La reconstitution de maisons palafittes à Wauwil, en 2009. (Keystone) Les sites lacustres de l’arc alpin font partie du Patrimoine culturel de l’humanité.

L’Unesco a accueilli ce lundi la candidature conjointe de 6 pays européens, déposée par la Suisse. Les palafittes préhistoriques témoignent de la vie des premiers villages de 5000 à 500 ans avant JC. Ils sont presque tous invisibles, pour la plupart enfouis dans les fonds lacustres ou recouverts par les sables le long des rives des plans d’eau. Mais pour l’Unesco, ces palafittes préhistoriques de l’arc alpin sont dignes de faire partie du Patrimoine culturel de l’humanité. Ces pilotis de bois figurent parmi les biens archéologiques les plus importants permettant de mieux comprendre l’évolution de l’homme, entre le Néolithique et l’Age du bronze. Ce sont précisément l’eau et le sable des lacs qui ont permis à cet incommensurable patrimoine préhistorique d’avoir été si bien conservé jusqu’à nos jours. Dans cet environnement, les matériaux organiques utilisés par nos ancêtres – bois, cuir, tissus, os et même aliments – sont restés à l’abri de l’air, des intempéries et de l’homme. Découverts à partir du siècle dernier, les palafittes de l’arc alpin ont permis aux spécialistes de reconstruire, comme nulle part ailleurs dans le monde, la vie des communautés rurales des premiers millénaires avant JC. Ils ont permis de faire le lien entre les peuples de chasseurs-cueilleurs de la préhistoire et les premières grandes civilisations européennes.

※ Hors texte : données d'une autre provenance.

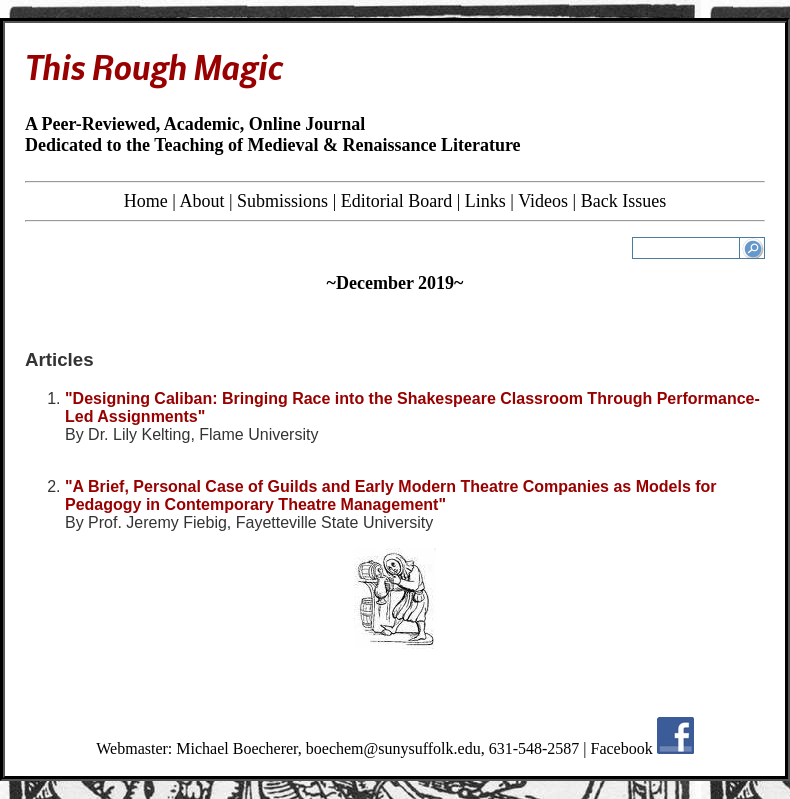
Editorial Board (396, 201)
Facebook (622, 748)
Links (485, 201)
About (201, 201)
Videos (543, 201)
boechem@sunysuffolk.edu (393, 748)
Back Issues (623, 201)
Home (146, 201)
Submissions (282, 201)
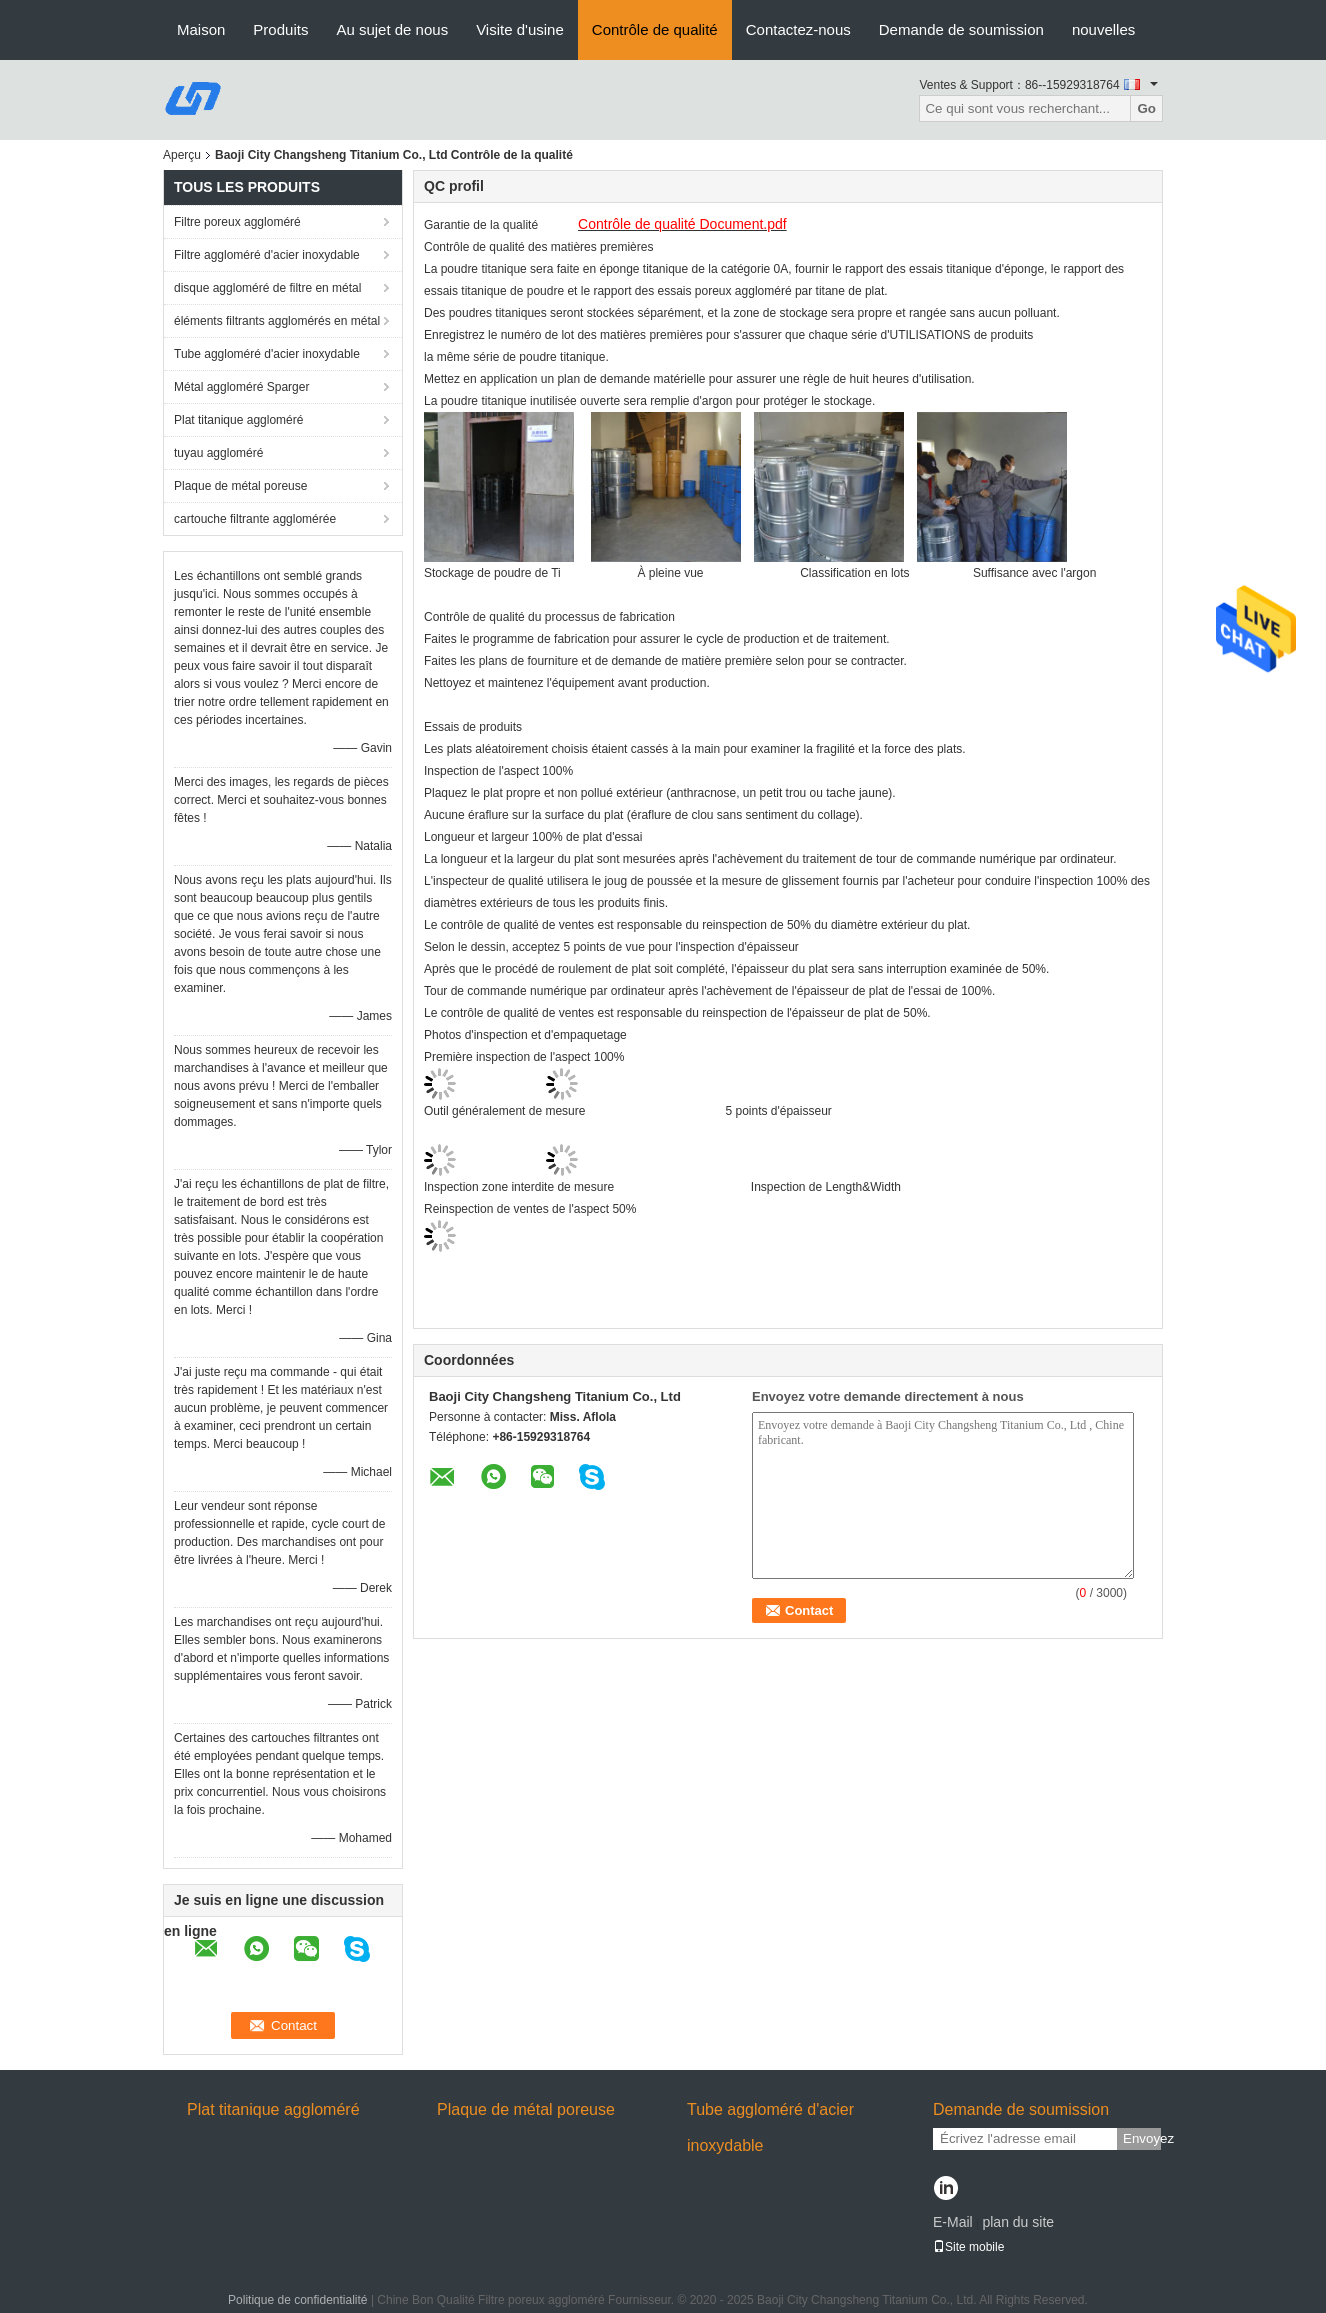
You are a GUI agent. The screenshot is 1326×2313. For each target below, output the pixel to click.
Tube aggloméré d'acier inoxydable (267, 354)
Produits (280, 29)
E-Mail (953, 2222)
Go (1146, 108)
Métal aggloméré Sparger (241, 387)
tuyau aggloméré (218, 453)
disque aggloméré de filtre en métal (267, 288)
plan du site (1018, 2222)
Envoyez (1142, 2138)
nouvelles (1103, 29)
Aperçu (182, 155)
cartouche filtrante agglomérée (255, 519)
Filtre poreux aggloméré (237, 222)
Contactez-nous (798, 29)
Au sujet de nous (392, 29)
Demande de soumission (961, 29)
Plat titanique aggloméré (238, 420)
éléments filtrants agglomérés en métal (277, 321)
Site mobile (968, 2247)
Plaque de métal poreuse (240, 486)
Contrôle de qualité (655, 29)
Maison (201, 29)
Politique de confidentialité (297, 2300)
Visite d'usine (520, 29)
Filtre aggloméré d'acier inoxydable (267, 255)
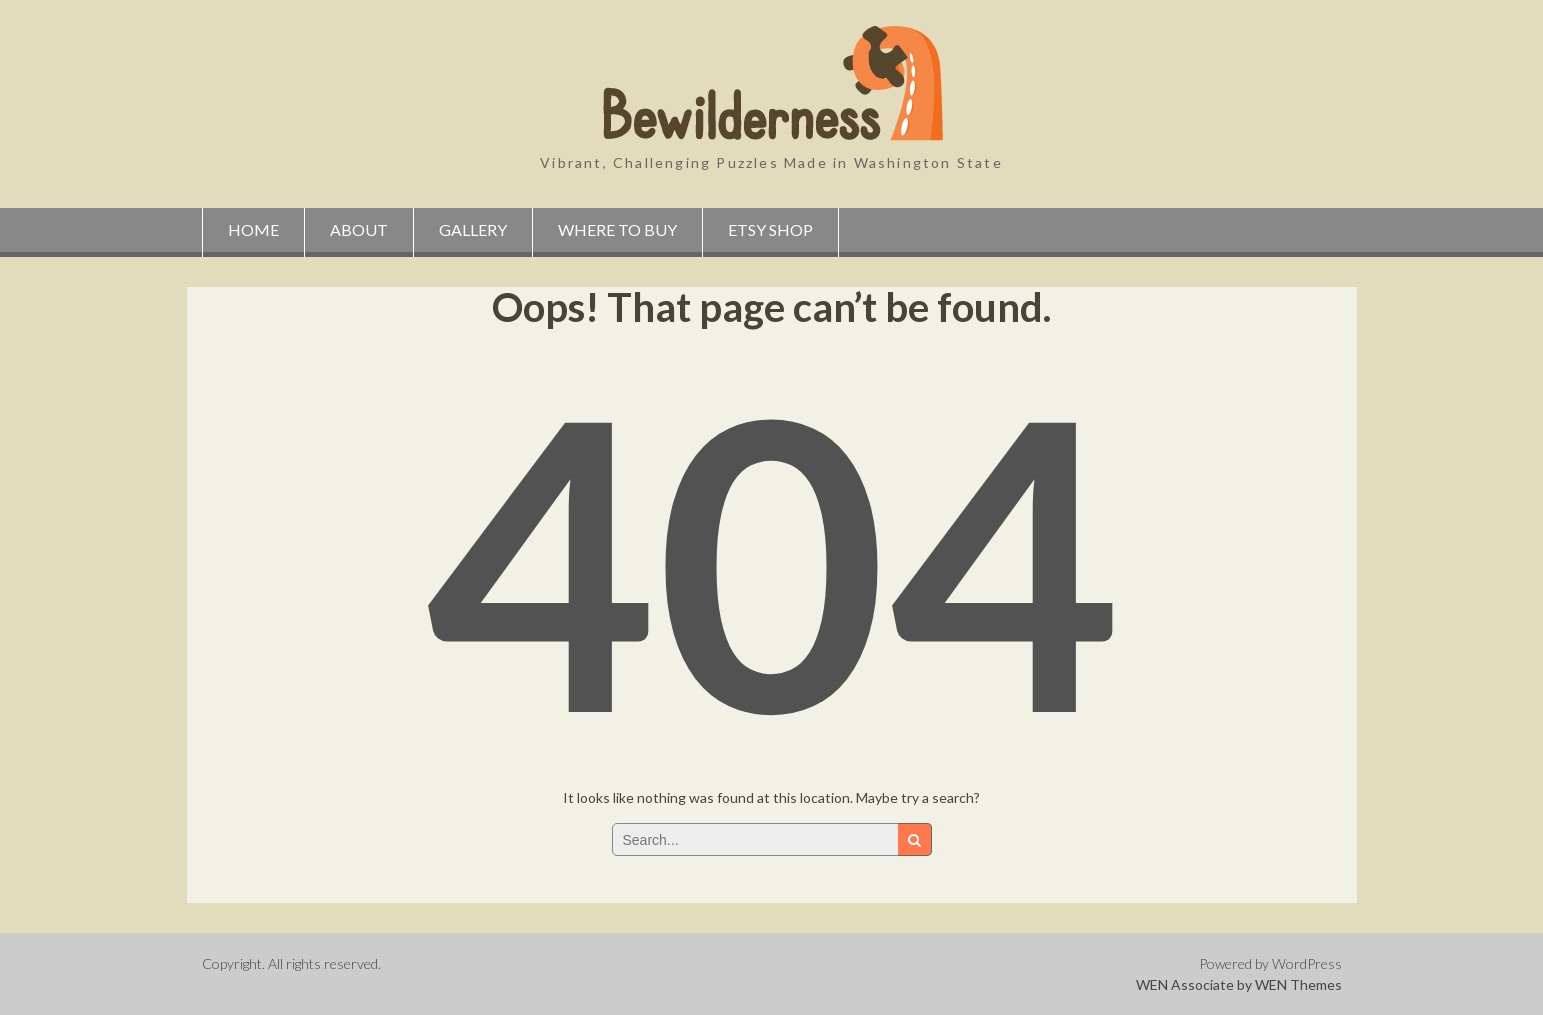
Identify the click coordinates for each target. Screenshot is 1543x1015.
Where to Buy (617, 229)
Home (253, 229)
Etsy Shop (770, 229)
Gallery (473, 229)
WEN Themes (1298, 984)
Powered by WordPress (1270, 963)
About (359, 229)
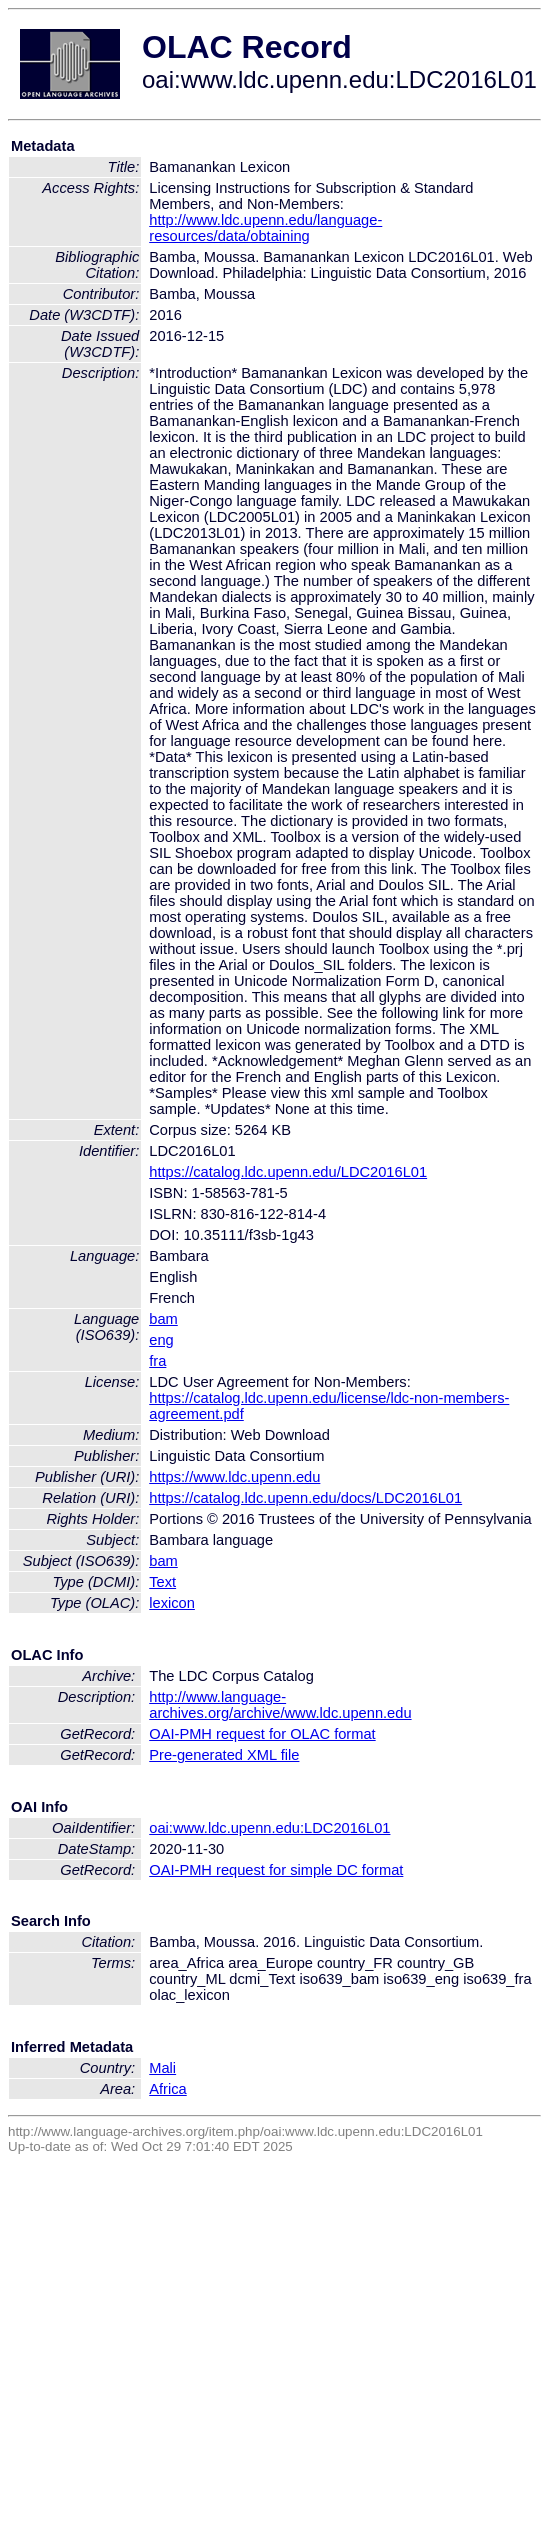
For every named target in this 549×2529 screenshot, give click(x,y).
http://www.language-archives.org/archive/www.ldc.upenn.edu (280, 1705)
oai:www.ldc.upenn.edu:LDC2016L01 (269, 1828)
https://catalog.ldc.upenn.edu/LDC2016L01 (288, 1172)
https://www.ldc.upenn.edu (234, 1477)
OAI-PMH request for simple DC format (276, 1870)
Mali (162, 2068)
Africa (167, 2089)
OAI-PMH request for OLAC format (262, 1734)
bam (163, 1319)
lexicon (172, 1603)
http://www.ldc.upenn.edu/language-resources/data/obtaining (265, 228)
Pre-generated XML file (224, 1755)
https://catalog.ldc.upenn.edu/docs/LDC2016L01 (305, 1498)
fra (157, 1361)
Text (162, 1582)
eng (161, 1340)
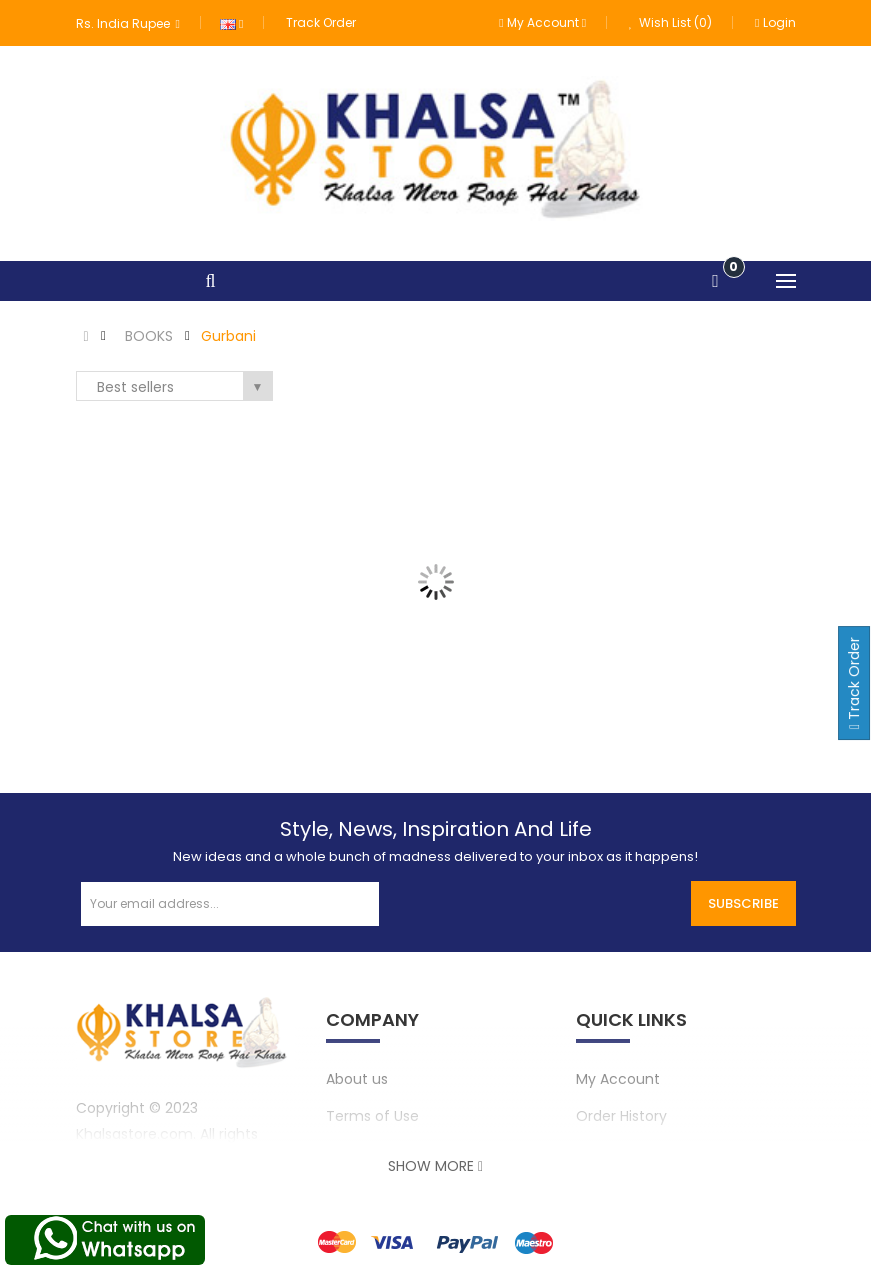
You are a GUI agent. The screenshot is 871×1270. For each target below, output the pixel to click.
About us (357, 1079)
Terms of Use (372, 1116)
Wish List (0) (670, 22)
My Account (618, 1079)
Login (775, 22)
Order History (621, 1116)
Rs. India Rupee (128, 23)
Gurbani (228, 336)
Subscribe (743, 903)
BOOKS (149, 336)
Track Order (321, 22)
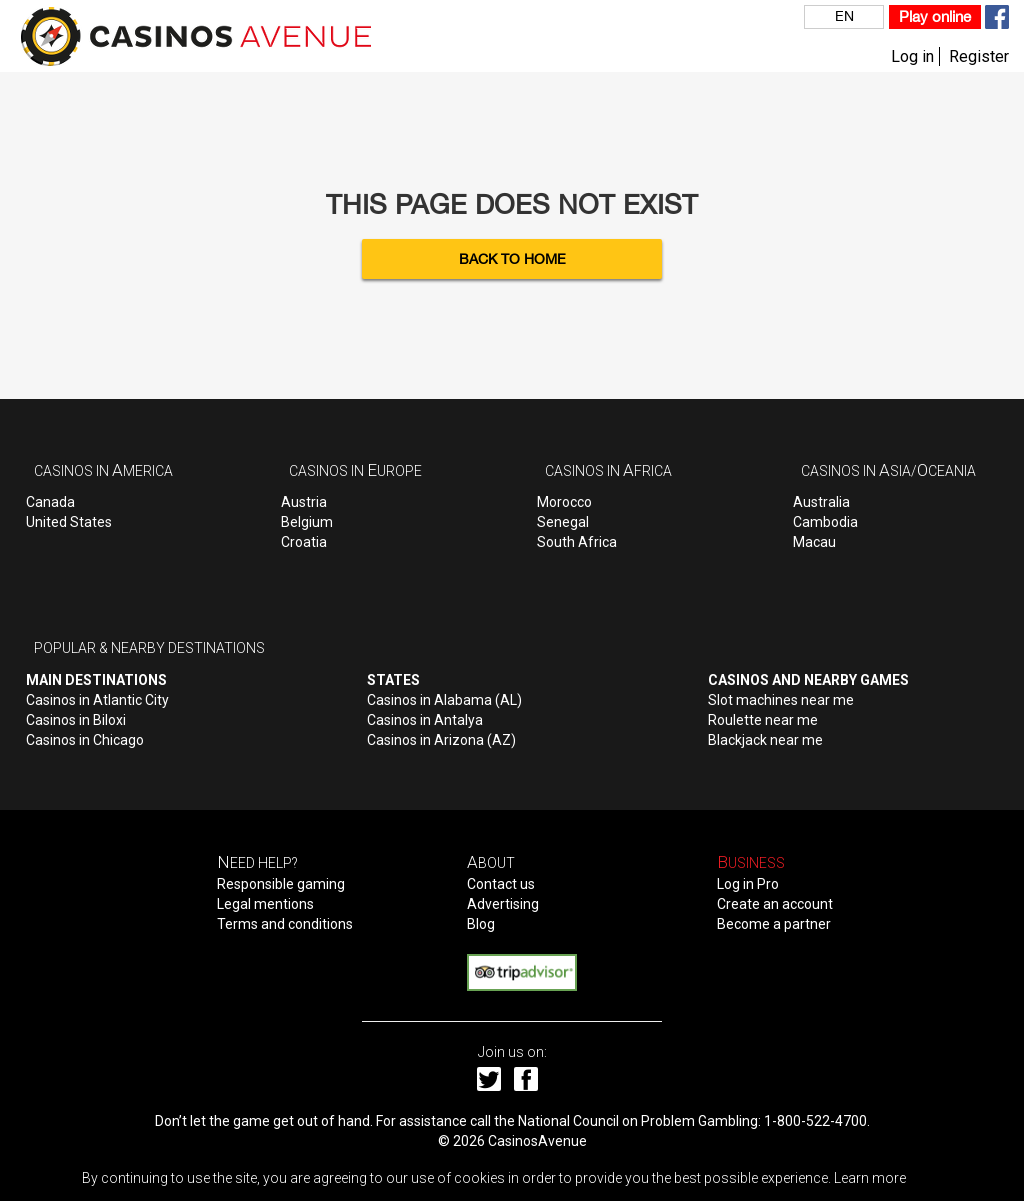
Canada (50, 502)
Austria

Traces: Les premières traces de ces villages lacustres ont été découvertes dans la région zurichoise, en 1854. Cette année-là, les eaux du lac étaient descendues à un niveau exceptionnellement bas. Des fouilles avaient permis de retrouver des centaines de pilotis fichés dans le sol, ainsi que de nombreux objets inconnus, le tout dans un excellent état de conservation. La découverte avait suscité un vif intérêt aux quatre coins de l’Europe. Au cours des décennies suivantes, des sites archéologiques similaires avaient été identifiés sur les rives des lacs dans d’autres pays du continent et en particulier dans l’arc alpin. Les fouilles archéologiques sur la préhistoire menées jusque-là avaient surtout permis de retrouver des objets des tombes, des armes et des sites de défense militaire. Les villages lacustres offraient, pour la première fois, la possibilité de comprendre également le mode de vie des peuples qui avaient vécu dans cette région entre 5000 et 500 ans avant J.-C. A des époques plus reculées, il s’agissait d’abord de petits groupements de moins de 50 personnes, vivant dans 5 à 10 huttes. Vers la moitié de l’Age du bronze, ces villages comptaient jusqu’à une cinquantaine de constructions, dans lesquelles logeaient plusieurs centaines de personnes. Elles vivaient de l’agriculture, presque essentiellement des céréales, et de l’élevage de vaches, de chèvres et de cochons, mais aussi, de la pêche et de la chasse, de la récolte de fruits des forêts. Des ustensiles de bois et de pierre, des écharpes et des vêtements confectionnés à l’aide d’écorce macérée, des céramiques, des bijoux, des roues, des pirogues, ainsi que les premiers produits en métal témoignent de l’habileté ces peuples lacustres. Ces objets sont les premiers produits techniques, économiques, et sociaux d’une ère qui reste voilée d’un grand mystère. A ce jour, on ignore encore tout ou presque de la culture, des rites et du langage de nos ancêtres de cette époque.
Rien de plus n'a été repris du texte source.